Question

Two forces of 10 N and 30 N are applied to a 10 kg box. Find (1) the box’s acceleration when both forces point due east and (2) the box’s acceleration when 10 N force points due east and 30 N force points due west.

Answer 1

1. Answer;

4 m/s²

Explanation;

When both forces point due east then;

the resultant force will be; 10 + 30 = 40 N due east

But; From second Newton's law of motion;

F = ma

Thus;

a = F/m ; F= 40 N and mass = 10 kg

= 40/ 10

= 4 m/s² to wards east

2. Answer;

1 m/s²

Explanation;

when 10 N force points due east and 30 N force points due west then;

the resultant force will be; 30 N - 10 N = 10 N due west

But; From second Newton's law of motion;

F = ma

Thus;

a = F/m

= 10 /10

= 1 m/s² , towards the west direction

Answer 2

Step-by-step explanation:

Given that,

First force = 10 N

Second force = 30 N

Mass of box = 10 kg

(1). When both forces point due east

Then the net force will be

`F_(net)=F_(1)+F_(2)`

`F_(net)=10+30`

`F=40 N`

We need to calculate the acceleration

Using newton's second law

`F= ma`

put the value into the formula

`40=10* a`

`a=(40)/(10)`

`a=4\ m/s^2`

The box accelerate towards east.

(2).
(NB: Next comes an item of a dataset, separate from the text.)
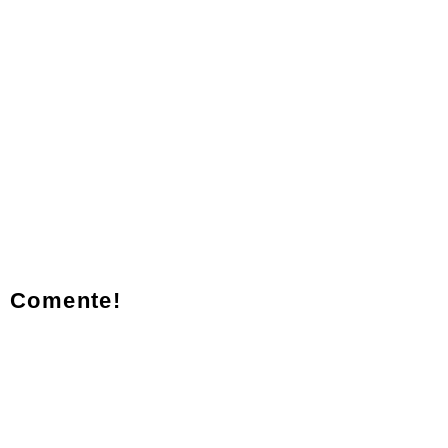
Comente!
When 10 N force points due east and 30 N force points due west.

Then the net force will be

`F_(net)=F_(2)-f_(1)`

`F_(net)=30-10=20\ N`

We need to calculate the acceleration

Using newton's second law

`F= ma`

`20=10* a`

`a=(20)/(10)`

`a=2\ m/s^2`

The box accelerate towards west.

Hence, This is the required solution.